Wilbur Ross Says U.S. and ZTE Have Reached an Agreement

  • Wilbur Ross Says U.S. and ZTE Have Reached an Agreement

Wilbur Ross Says U.S. and ZTE Have Reached an Agreement

For breaking an agreement that was put in place after it pleaded guilty to violating USA sanctions in 2017, the Department of Commerce banned all United States businesses from selling components to Chinese manufacturer ZTE for seven years in April.

Following the ban on selling USA -made hardware (and potentially software) to ZTE earlier this year, it appears that the company may have reached a compromise with the US government, according to Reuters.

The immediate ramifications of this deal are that although ZTE is becoming cash-poorer, this will allow them to resume day-to-day business operations and get the business moving again.

"The total deal is $1.4 billion".

"At about 6:00 A.M. this morning, we executed a definitive agreement with ZTE and that brings, that brings to a conclusion this phase of the developing with them", Ross said in an interview with CNBC.

USA companies could soon be cleared to do business with China's ZTE, according to Reuters. These were chips and components made in America that ZTE uses to make its radio equipment.

ZTE also did not immediately respond to requests for comment.

■ ZTE must also change its board of directors and executive team within 30 days.

The company paid $892 million in fines, with an additional $300 million suspended to encourage compliance with the settlement. USA officials reached a deal on June 7, 2018, to ease sanctions that threatened to cripple Chinese smartphone maker ZTE, Ross said.
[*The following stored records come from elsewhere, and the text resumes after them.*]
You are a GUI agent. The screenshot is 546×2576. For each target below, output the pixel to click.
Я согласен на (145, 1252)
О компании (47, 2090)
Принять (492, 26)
US senators said they plan legislation to roll back the agreement.

US President Donald Trump met with his trade advisers on Tuesday to discuss China's offer to import an extra $70 billion of American goods over a year in hopes of defusing a potential trade war between the world's two largest economies.

"I think where we ended up on ZTE is in a better place", said Gutierrez, who has been critical of other Trump administration trade policies. "It's unprecedented to have U.S. agents as monitors ..."
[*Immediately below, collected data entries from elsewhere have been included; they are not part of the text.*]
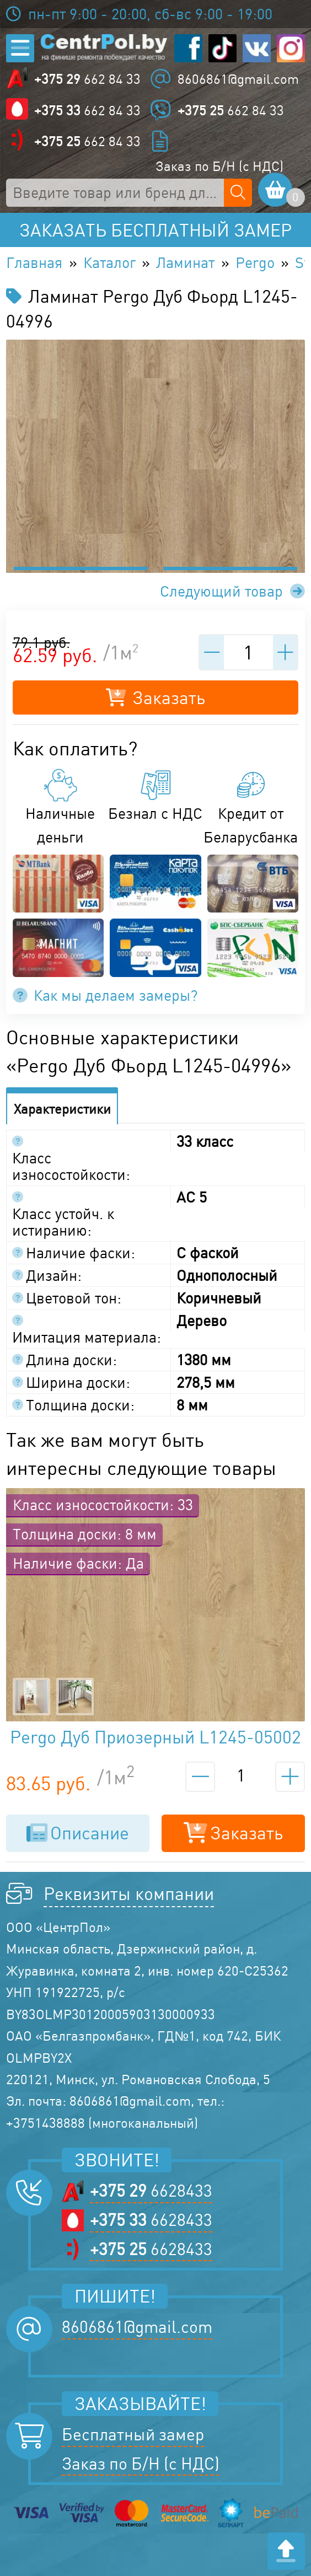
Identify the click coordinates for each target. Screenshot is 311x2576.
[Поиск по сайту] (238, 193)
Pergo (255, 262)
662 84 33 (87, 79)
"The hope is accommodating China's concerns on ZTE will open the door to favorable decisions on Qualcomm and other deals", said Altbach.

ZTE's survival has been a topic of discussion in high-level U.S. "Export control and sanctions laws should not be negotiable, because fidelity to the rule of law is a key part of what distinguishes the USA from a country like China that is ruled by a Communist dictatorship". Smaller makers of optical components, including Oclaro and Acacia, rely more heavily on ZTE's business.